Larry Hay, a resident along Pryor Mountain Road who admitted to simply “knowing the hearsay” in regards to the situation, takes a different opinion from the Wyoming couple. As a 38-year resident, he goes through the Sage Creek route about three times a year for recreational activities, though other people have been known to take that route on a far more regular basis.
“I, like a lot of other people, [think] ‘why cause trouble?’” he said. “You’re going to cause a lot of trouble with the local residents and surrounding people, and they’re going to have an animosity against these Indians for doing this, because that’s what [residents] do for recreation: They work all week long and they want to go up there snowmobiling, fishing, camping, whatever, and all of a sudden the Indians say, ‘No, you can’t do that.’ That’s taking our rights away.”
According to Hay, local residents and ranchers are going to “create a lot of problems” over the blockade, especially if the ranchers can’t get to their cows.
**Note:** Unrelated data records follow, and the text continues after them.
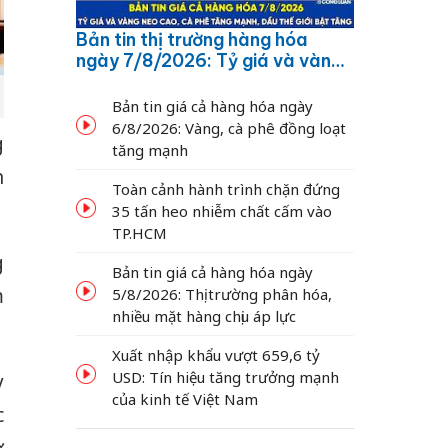
Bản tin thị trường hàng hóa
ngày 7/8/2026: Tỷ giá và vàng
neo cao, cà phê tăng mạnh,
dầu thế giới bật tăng
Bản tin giá cả hàng hóa ngày
6/8/2026: Vàng, cà phê đồng loạt
g
tăng mạnh
h
Toàn cảnh hành trình chặn đứng
35 tấn heo nhiễm chất cấm vào
TP.HCM
g
Bản tin giá cả hàng hóa ngày
m
5/8/2026: Thị trường phân hóa,
nhiều mặt hàng chịu áp lực
Xuất nhập khẩu vượt 659,6 tỷ
USD: Tín hiệu tăng trưởng mạnh
y
của kinh tế Việt Nam
c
“You don’t know what’s going to happen,” he said, “but they’re not going to feel good about it.”
Mariah Leuschen, public affairs specialist for the Custer Gallatin National Forest, said since receiving a letter from the Sage Creek residents in regards to the closure, the U.S. Forest Service has been attempting to find an alternate route around the road.
One possibility the Forest Service is examining, she said, is the “Powerline Road,” which includes a 60-foot easement across 1.5 miles of land owned by the Bureau of Land Management. The road then connects to a two-track road near the southwest corner of the Crow Reservation.
“It is important to the Forest Service that we are providing access to public lands in the Pryor Mountains,” she said. “We’ve been working with the BLM to get a right-of-way across BLM land via that Powerline Road – we’d be able to have consistent access into the Pryor Mountains.
“Right now, it’s a four-wheel drive road; we’d look at maintaining it for a two-wheel drive passenger road.”
For instructions on alternate routes to sites in the Pryor Mountains including Big Ice Cave and Dryland Vista, visit the Pryors Coalition website at and click on the link, “Welcome to the Pryors.”
The Executive, Legislative and Judicial branches of Crow tribal government were unavailable for comment at press time.